Aim: To elucidate the clinical and laboratory features of localized gastric amyloidosis via a rare report along with a review of related literatures.
Methods: The clinical manifestations, laboratory results and surgical treatment of a female patient with localized gastric amyloidosis in our hospital were summarized. The relevant literatures were reviewed on the etiology, clinical features, diagnosis, treatment and prognosis of this disease.
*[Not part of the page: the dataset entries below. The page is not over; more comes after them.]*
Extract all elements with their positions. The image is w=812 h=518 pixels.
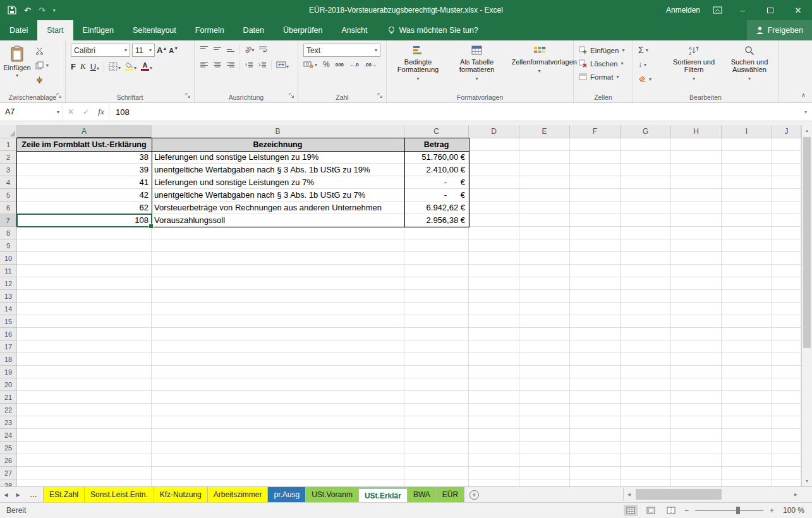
- cell-h17[interactable]: [671, 340, 722, 353]
- cell-d13[interactable]: [469, 290, 519, 303]
- cell-h7[interactable]: [671, 214, 722, 227]
- name-box[interactable]: A7 ▾: [0, 103, 63, 121]
- row-header-13[interactable]: 13: [0, 290, 17, 303]
- cell-i10[interactable]: [722, 252, 772, 265]
- format-cells-button[interactable]: Format ▾: [574, 70, 633, 83]
- cell-g2[interactable]: [621, 151, 671, 164]
- row-header-16[interactable]: 16: [0, 328, 17, 340]
- cell-j23[interactable]: [772, 416, 801, 429]
- cell-j21[interactable]: [772, 391, 801, 404]
- cell-a1[interactable]: Zeile im Formblatt Ust.-Erklärung: [17, 138, 152, 151]
- cell-b24[interactable]: [152, 429, 404, 442]
- cell-a10[interactable]: [17, 252, 152, 265]
- column-header-g[interactable]: G: [621, 125, 671, 138]
- ribbon-tab-start[interactable]: Start: [37, 20, 73, 40]
- wrap-text-button[interactable]: [258, 45, 267, 54]
- cell-j12[interactable]: [772, 277, 801, 290]
- cell-f17[interactable]: [570, 340, 621, 353]
- bold-button[interactable]: F: [71, 62, 76, 71]
- font-color-button[interactable]: A▾: [141, 62, 152, 71]
- cell-b22[interactable]: [152, 404, 404, 416]
- cell-c22[interactable]: [404, 404, 469, 416]
- column-header-e[interactable]: E: [519, 125, 570, 138]
- cell-c28[interactable]: [404, 479, 469, 486]
- undo-button[interactable]: ↶: [24, 6, 31, 15]
- cell-i21[interactable]: [722, 391, 772, 404]
- copy-button[interactable]: ▾: [35, 60, 61, 70]
- cell-a22[interactable]: [17, 404, 152, 416]
- cell-d18[interactable]: [469, 353, 519, 366]
- cell-a15[interactable]: [17, 315, 152, 328]
- cell-c8[interactable]: [404, 227, 469, 239]
- cell-h21[interactable]: [671, 391, 722, 404]
- cell-a24[interactable]: [17, 429, 152, 442]
- cell-h5[interactable]: [671, 189, 722, 202]
- cell-f26[interactable]: [570, 454, 621, 467]
- cell-g26[interactable]: [621, 454, 671, 467]
- cell-c18[interactable]: [404, 353, 469, 366]
- align-middle-button[interactable]: [213, 45, 222, 54]
- row-header-8[interactable]: 8: [0, 227, 17, 239]
- cell-h22[interactable]: [671, 404, 722, 416]
- find-select-button[interactable]: Suchen und Auswählen ▾: [722, 43, 777, 93]
- cell-b8[interactable]: [152, 227, 404, 239]
- cell-a11[interactable]: [17, 265, 152, 277]
- cell-g20[interactable]: [621, 378, 671, 391]
- cell-c16[interactable]: [404, 328, 469, 340]
- sheet-tab-pr-ausg[interactable]: pr.Ausg: [268, 487, 306, 502]
- cell-a13[interactable]: [17, 290, 152, 303]
- row-header-27[interactable]: 27: [0, 467, 17, 479]
- cell-d22[interactable]: [469, 404, 519, 416]
- cell-j18[interactable]: [772, 353, 801, 366]
- cell-i2[interactable]: [722, 151, 772, 164]
- cell-i22[interactable]: [722, 404, 772, 416]
- cell-e18[interactable]: [519, 353, 570, 366]
- column-header-c[interactable]: C: [404, 125, 469, 138]
- vertical-scroll-thumb[interactable]: [803, 137, 811, 348]
- cell-j4[interactable]: [772, 176, 801, 189]
- cell-j8[interactable]: [772, 227, 801, 239]
- cell-i20[interactable]: [722, 378, 772, 391]
- cell-i13[interactable]: [722, 290, 772, 303]
- cell-d15[interactable]: [469, 315, 519, 328]
- align-right-button[interactable]: [226, 61, 235, 69]
- cell-f11[interactable]: [570, 265, 621, 277]
- row-header-7[interactable]: 7: [0, 214, 17, 227]
- ribbon-tab-ansicht[interactable]: Ansicht: [332, 20, 377, 40]
- ribbon-tab-seitenlayout[interactable]: Seitenlayout: [123, 20, 186, 40]
- cell-g23[interactable]: [621, 416, 671, 429]
- cell-i25[interactable]: [722, 442, 772, 454]
- cell-h14[interactable]: [671, 303, 722, 315]
- cell-f10[interactable]: [570, 252, 621, 265]
- row-header-21[interactable]: 21: [0, 391, 17, 404]
- fill-color-button[interactable]: ▾: [125, 62, 136, 71]
- share-button[interactable]: Freigeben: [747, 20, 812, 40]
- ribbon-display-options-button[interactable]: [713, 6, 722, 14]
- cell-f24[interactable]: [570, 429, 621, 442]
- cell-b7[interactable]: Vorauszahlungssoll: [152, 214, 404, 227]
- cell-i9[interactable]: [722, 239, 772, 252]
- decrease-font-button[interactable]: A▼: [169, 46, 178, 54]
- cell-e27[interactable]: [519, 467, 570, 479]
- cell-e26[interactable]: [519, 454, 570, 467]
- cell-h6[interactable]: [671, 202, 722, 214]
- align-center-button[interactable]: [213, 61, 222, 69]
- cell-d24[interactable]: [469, 429, 519, 442]
- cell-d4[interactable]: [469, 176, 519, 189]
- cell-i4[interactable]: [722, 176, 772, 189]
- orientation-button[interactable]: ab▾: [245, 45, 254, 53]
- cell-j10[interactable]: [772, 252, 801, 265]
- cell-h15[interactable]: [671, 315, 722, 328]
- cell-h4[interactable]: [671, 176, 722, 189]
- italic-button[interactable]: K: [80, 61, 86, 71]
- cell-c10[interactable]: [404, 252, 469, 265]
- cell-a21[interactable]: [17, 391, 152, 404]
- cell-e28[interactable]: [519, 479, 570, 486]
- cell-f27[interactable]: [570, 467, 621, 479]
- scroll-up-button[interactable]: ▲: [802, 125, 812, 136]
- cell-h2[interactable]: [671, 151, 722, 164]
- format-as-table-button[interactable]: Als Tabelle formatieren ▾: [448, 43, 506, 93]
- font-name-combo[interactable]: Calibri▾: [71, 44, 130, 57]
- cell-h12[interactable]: [671, 277, 722, 290]
- row-header-18[interactable]: 18: [0, 353, 17, 366]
Results: The patient was lack of specific clinical manifestations and positive laboratory results. Prior to the treatment, she was suspected to be of malignization from gastric ulcer by both gastroscopy and endoscopic ultrasonography, which was denied by the gastric biopsy. The patient was treated with subtotal gastrectomy and clearance of perigastric lymph nodes. The postoperative pathological diagnosis determined the lesion to be the deposition of amyloid materials in the gastric mucosa, submucosa and blood vessel walls with intestinal metaplasia and atrophy of the gastric glands, in which no malignant tumor was found. Congo red staining with prior potassium permanganate incubation confirmed the AA type of amyloid in this case. Multiple biopsies from esophagus, remnant stomach, duodenum, colon and bone marrow in the follow-up survey showed no amyloidal deposition in these tissues and organs. Up to the present, no signs of recurrence have been found in this patient.
Conclusion: Localized gastric amyloidosis, being rare in incidence, should be considered in the differentiation of gastric tumors, in which biopsy is the only means to confirm the diagnosis. Currently, surgical resection of pathological tissue and circumambient lymph nodes may be a preferable therapeutic strategy for the localized amyloidosis to prevent possible complications. Although with a benign prognosis, gastric amyloidosis possesses a recurrent tendency as suggested by the literatures.